Pick between SAI and SAII based on the opponent’s character. Pick SAI when playing against most characters and SAII when playing against one that spends most of its time in the air or that dominates Q so badly that you need to get the most damage out of one opportunity you can get. Basically I pick SAII against Yun, Yang, Akuma, Ibuki, and sometimes Twelve, unless for example I’ve played against a certain Yang user before and I know he spends most of his time on the ground, in which case SAI comes out.
With the exception of generally unnecessary resets and a combo-vid-only combo or two, SAII has the same comboability as SAI does, it’s just that it deals more damage and can work as an anti-air.
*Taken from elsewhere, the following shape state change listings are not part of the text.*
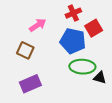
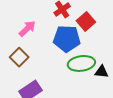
brown square: (25, 50) -> (19, 57), turned 30

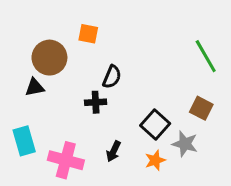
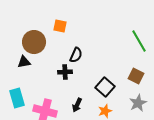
gray star: (185, 144) -> (138, 103), moved, turned 30

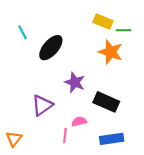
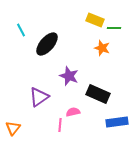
orange star: (111, 52) -> (102, 48), size x0.7
blue rectangle: (112, 139) -> (117, 122), moved

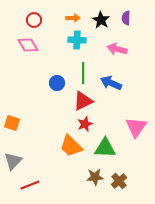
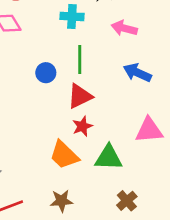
blue arrow: (111, 83) -> (137, 73), moved
pink triangle: (136, 127) -> (149, 130), turned 50
brown star: (95, 177) -> (61, 201), moved

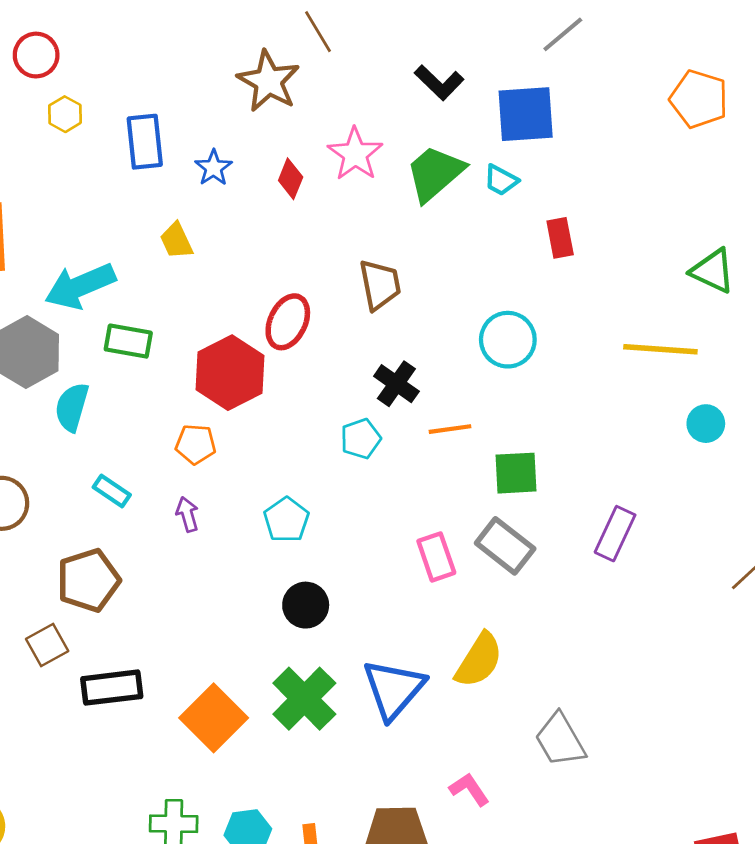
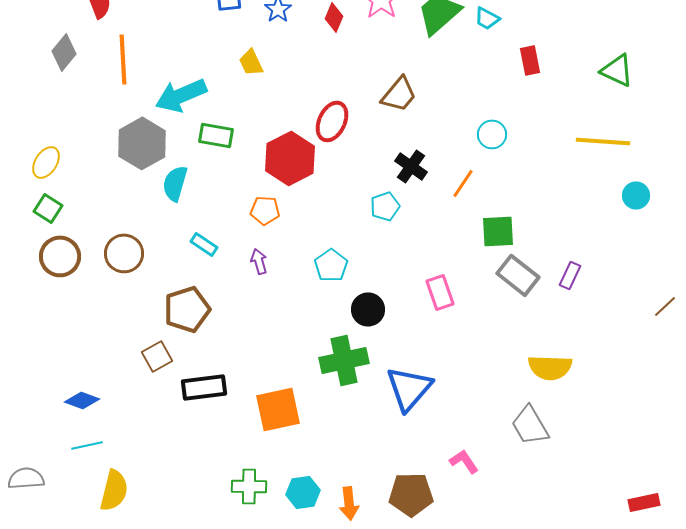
green triangle: (713, 271) -> (617, 70), moved
brown trapezoid: (380, 285) -> (399, 94), turned 51
cyan circle: (508, 340) -> (492, 134), size x0.7
orange line: (450, 429) -> (463, 183), moved, turned -48
purple rectangle: (615, 534) -> (570, 275), size x0.7
gray rectangle: (505, 546) -> (518, 275), moved
black circle: (306, 605) -> (368, 309), moved
yellow semicircle: (479, 660) -> (550, 367), moved, turned 60
green cross: (304, 699) -> (344, 360), moved, turned 33
orange square: (214, 718) -> (278, 409), turned 33

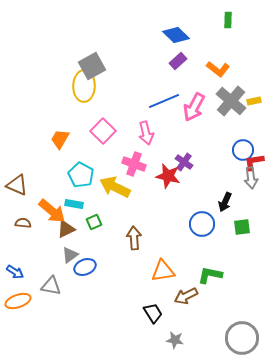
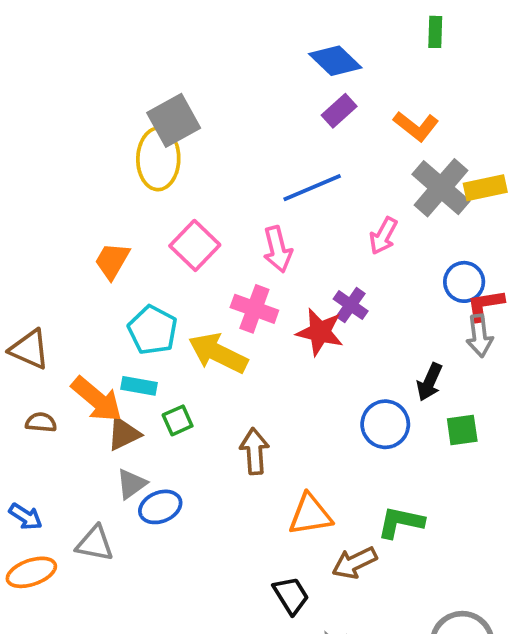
yellow rectangle: (254, 101) -> (485, 188), size x1.5
pink arrow: (194, 107) -> (383, 236), moved, size x0.7

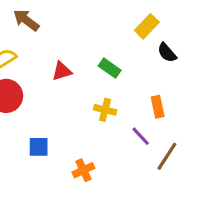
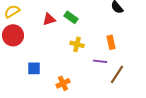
green rectangle: (110, 68) -> (71, 17), moved
purple line: (141, 136) -> (100, 61), turned -40

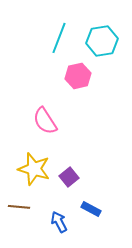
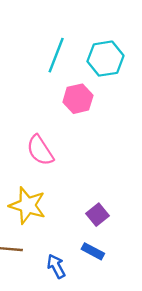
purple square: (69, 177) -> (97, 215), moved

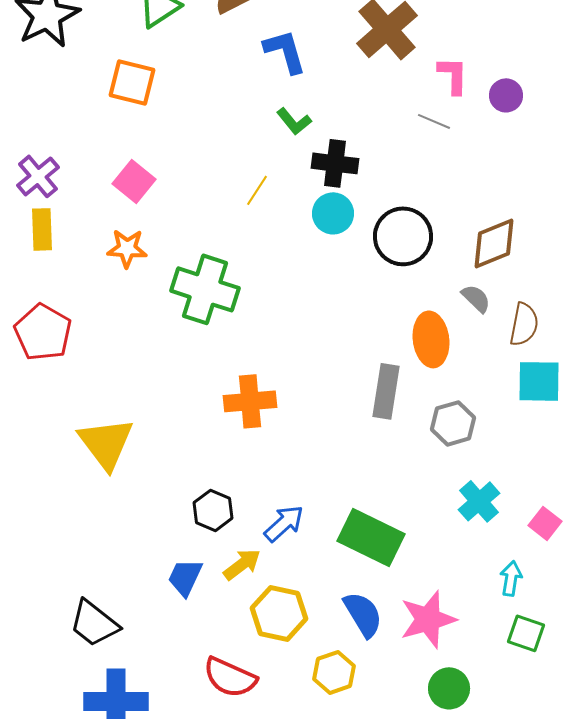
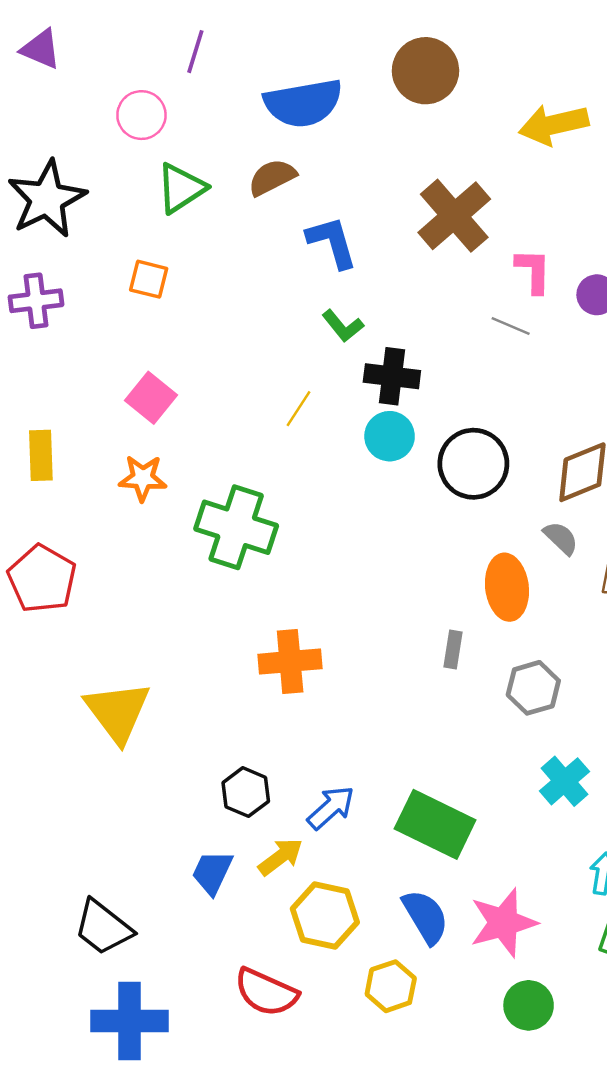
orange square: (132, 82) -> (149, 279), size x0.7
purple cross: (38, 176) -> (36, 301), moved, turned 33
gray rectangle: (386, 391) -> (453, 649), size x0.6

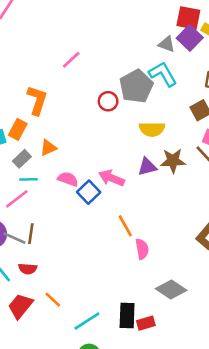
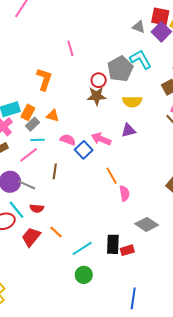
gray triangle: (167, 44) -> (139, 27), moved
pink line: (71, 60) -> (70, 48), turned -63
orange rectangle: (18, 129) -> (28, 112), moved
orange triangle: (48, 148) -> (53, 116), turned 40
brown star: (173, 161) -> (97, 96), moved
brown line: (31, 234) -> (55, 171), moved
If you land SAI on an opponent who’s in the air, it’ll just hit a couple times, but if you land SAII you still deal full damage, and that’s great against the above characters who spend lots of time in the air or air-raiding you to death. Its higher damage output is great for playing against characters who lock Q down and barely give him a chance to breath; when that chance comes, you wanna hurt the opponent as much as possible.
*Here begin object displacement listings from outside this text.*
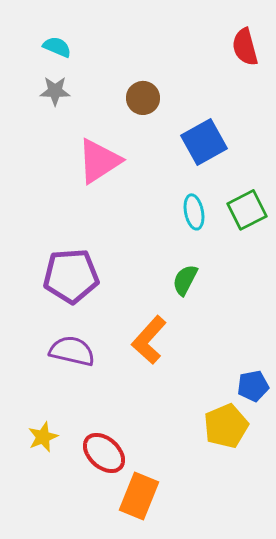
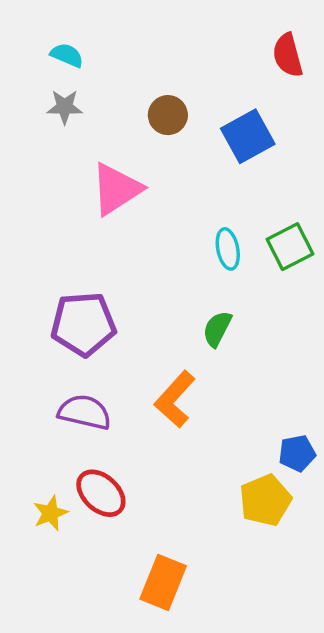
blue square: (204, 142) -> (248, 136), moved
red ellipse: (104, 453) -> (101, 493), moved

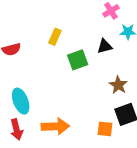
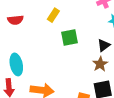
black triangle: (105, 46) -> (104, 45), moved, turned -32

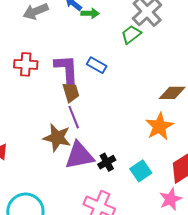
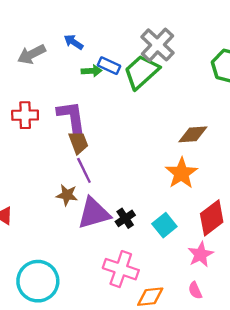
green arrow: (90, 13) -> (92, 71), moved
green trapezoid: (131, 34) -> (141, 72), size x1.6
blue rectangle: (97, 65) -> (109, 66), moved
brown star: (57, 138) -> (67, 195), size x0.7

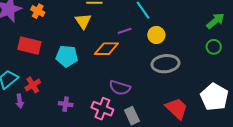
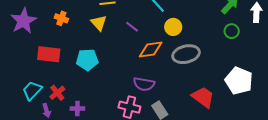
orange cross: (38, 11) -> (61, 18), moved
purple line: (125, 31) -> (132, 27), moved, turned 64
orange diamond: (106, 49) -> (151, 50), moved
purple cross: (66, 104) -> (77, 108), moved

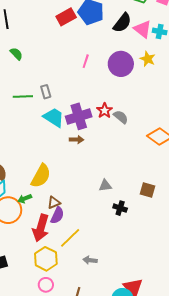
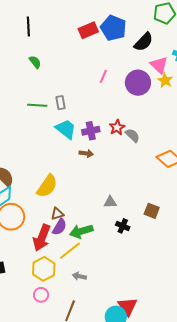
pink triangle: (143, 29) -> (159, 65), moved
purple cross: (79, 116) -> (91, 131), size x0.7
green arrow: (25, 199) -> (81, 231), moved, size x1.6
gray arrow: (90, 260) -> (79, 276), moved

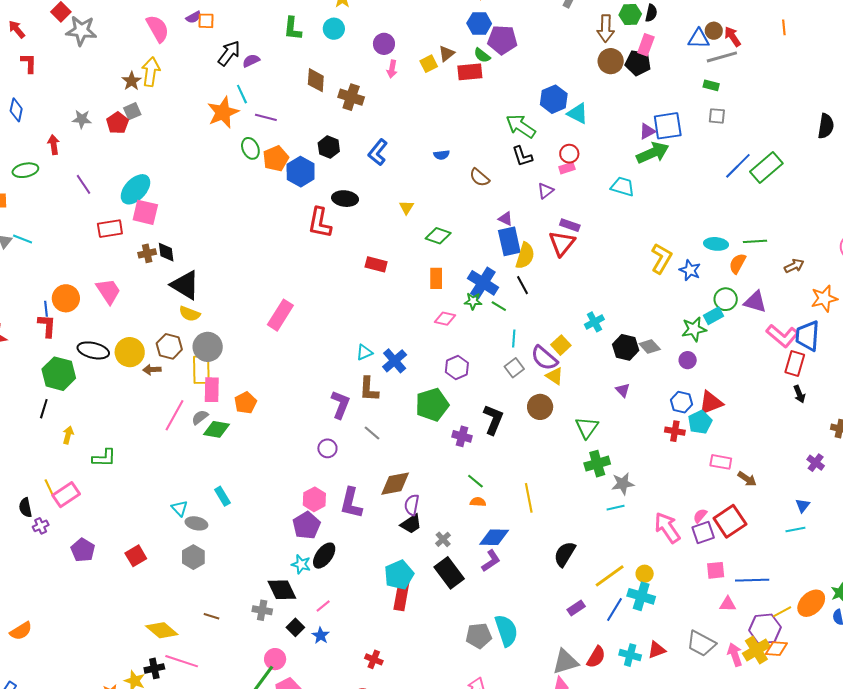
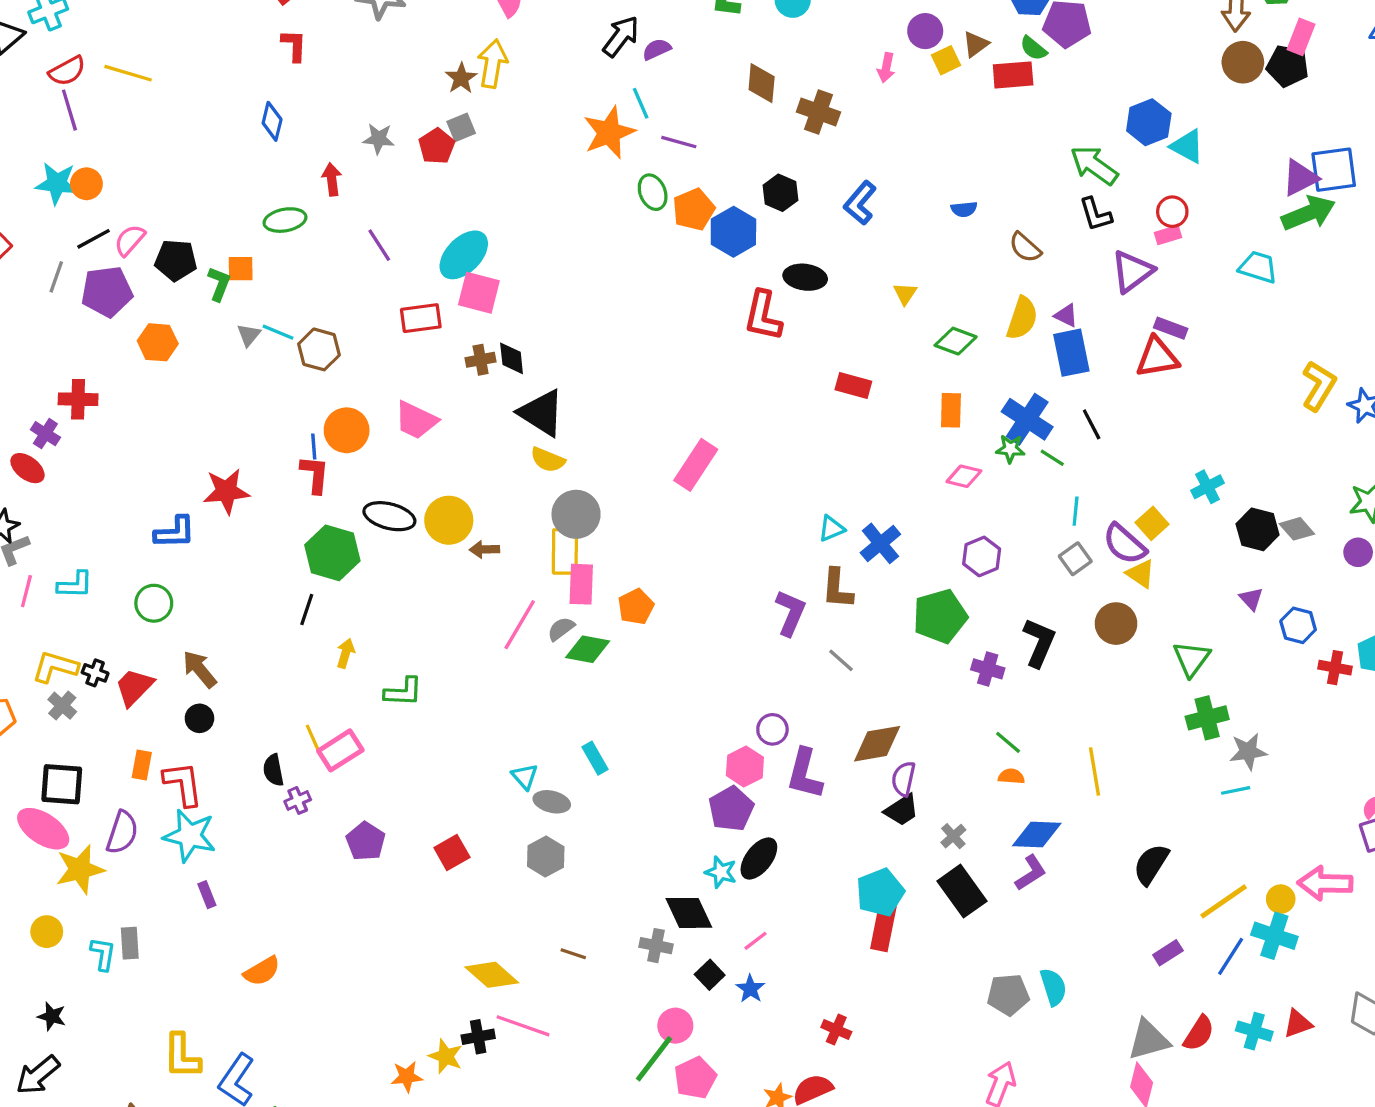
purple circle: (384, 44) -> (925, 31), moved
purple triangle: (647, 131) -> (1300, 178), size x1.4
purple triangle: (546, 191) -> (1132, 271), size x1.6
red triangle: (562, 243) -> (1157, 357), turned 40
yellow semicircle: (525, 256) -> (1022, 318), moved
pink trapezoid: (108, 291) -> (416, 420), turned 148
brown hexagon: (169, 346) -> (319, 349), moved
blue hexagon: (682, 402) -> (1298, 625), moved
purple circle: (327, 448) -> (772, 729), moved
pink arrow: (667, 528) -> (1325, 883), moved, turned -56
cyan semicircle: (506, 630) -> (1053, 987), size x0.7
There are some other notable properties of SAI as well. It can go through fireballs, for one thing, more or less negating Ryu’s denjin hadouken for example. It also has great reach. For example, you can punish even a max-range blocked shoto-sweep with it. It also does pretty good chip damage, just in case either you want to try to chip the opponent to death or something goes wrong and you miss like a standing forward to super. SAI is also better for random wake-up supers. Stupid and scrubby, for sure, but when Q is waking up he has precious few options. He can block, parry, option-select throw, or, uh… nothing good, basically. He has no good reversals that’ll stuff an impending throw or meaty. A super can do that. While both SAI and SAII have invincibility on startup, SAI can reach farther and if you miss, hey, you probably still have some meter or even a full bar left, and if the opponent blocks he gets chipped and if he jumps and you completely miss he’ll have to chase after you, and if he’s got someone without good mobility or he has no bar you’ll either be safe or just eat something simple. Again, wake up supers are a bad and way-too-risky strategy, but you’re playing Q, and you need every option you can get.